WHAT NEEDS TO BE DONE – Extract every line below, verbatim.

Collection entries
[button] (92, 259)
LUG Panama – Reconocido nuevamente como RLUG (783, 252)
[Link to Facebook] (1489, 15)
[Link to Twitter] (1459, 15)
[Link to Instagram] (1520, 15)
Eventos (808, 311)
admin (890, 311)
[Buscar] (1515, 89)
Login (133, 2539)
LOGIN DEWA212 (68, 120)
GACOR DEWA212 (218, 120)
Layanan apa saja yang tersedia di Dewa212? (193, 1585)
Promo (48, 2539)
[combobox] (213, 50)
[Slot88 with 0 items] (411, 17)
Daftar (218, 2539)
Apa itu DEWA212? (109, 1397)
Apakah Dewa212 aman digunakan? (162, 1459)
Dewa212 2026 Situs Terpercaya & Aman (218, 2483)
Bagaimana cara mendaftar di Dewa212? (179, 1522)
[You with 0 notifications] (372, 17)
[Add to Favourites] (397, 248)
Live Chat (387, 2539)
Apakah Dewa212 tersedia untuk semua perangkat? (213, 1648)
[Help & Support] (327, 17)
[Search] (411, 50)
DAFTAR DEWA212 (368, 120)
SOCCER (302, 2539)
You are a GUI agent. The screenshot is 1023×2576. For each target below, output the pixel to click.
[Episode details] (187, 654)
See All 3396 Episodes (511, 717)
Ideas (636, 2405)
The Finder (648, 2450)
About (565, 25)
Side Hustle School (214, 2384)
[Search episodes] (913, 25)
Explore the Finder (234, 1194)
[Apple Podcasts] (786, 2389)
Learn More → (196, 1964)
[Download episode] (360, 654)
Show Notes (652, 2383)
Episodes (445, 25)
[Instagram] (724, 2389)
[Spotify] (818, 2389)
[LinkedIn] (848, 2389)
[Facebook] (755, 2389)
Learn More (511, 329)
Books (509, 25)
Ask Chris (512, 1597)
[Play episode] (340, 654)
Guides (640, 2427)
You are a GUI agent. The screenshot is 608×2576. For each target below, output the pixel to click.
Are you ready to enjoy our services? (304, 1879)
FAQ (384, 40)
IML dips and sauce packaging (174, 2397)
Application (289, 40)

REPLY TO THE TASK –
[button] (92, 259)
LUG Panama – Reconocido nuevamente como RLUG (783, 252)
[Link to Facebook] (1489, 15)
[Link to Twitter] (1459, 15)
[Link to Instagram] (1520, 15)
Eventos (808, 311)
admin (890, 311)
[Buscar] (1515, 89)
Login (133, 2539)
LOGIN DEWA212 (68, 120)
GACOR DEWA212 (218, 120)
Layanan apa saja yang tersedia di Dewa212? (193, 1585)
Promo (48, 2539)
[combobox] (213, 50)
[Slot88 with 0 items] (411, 17)
Daftar (218, 2539)
Apa itu DEWA212? (109, 1397)
Apakah Dewa212 aman digunakan? (162, 1459)
Dewa212 2026 Situs Terpercaya & Aman (218, 2483)
Bagaimana cara mendaftar di Dewa212? (179, 1522)
[You with 0 notifications] (372, 17)
[Add to Favourites] (397, 248)
Live Chat (387, 2539)
Apakah Dewa212 tersedia untuk semua perangkat? (213, 1648)
[Help & Support] (327, 17)
[Search] (411, 50)
DAFTAR DEWA212 (368, 120)
SOCCER (302, 2539)
You are a GUI agent. The screenshot is 1023×2576. For each target below, output the pixel to click.
[Episode details] (187, 654)
See All 3396 Episodes (511, 717)
Ideas (636, 2405)
The Finder (648, 2450)
About (565, 25)
Side Hustle School (214, 2384)
[Search episodes] (913, 25)
Explore the Finder (234, 1194)
[Apple Podcasts] (786, 2389)
Learn More → (196, 1964)
[Download episode] (360, 654)
Show Notes (652, 2383)
Episodes (445, 25)
[Instagram] (724, 2389)
[Spotify] (818, 2389)
[LinkedIn] (848, 2389)
[Facebook] (755, 2389)
Learn More (511, 329)
Books (509, 25)
Ask Chris (512, 1597)
[Play episode] (340, 654)
Guides (640, 2427)
You are a GUI agent. The screenshot is 608×2576. For each target below, output the pixel to click.
Are you ready to enjoy our services? (304, 1879)
FAQ (384, 40)
IML dips and sauce packaging (174, 2397)
Application (289, 40)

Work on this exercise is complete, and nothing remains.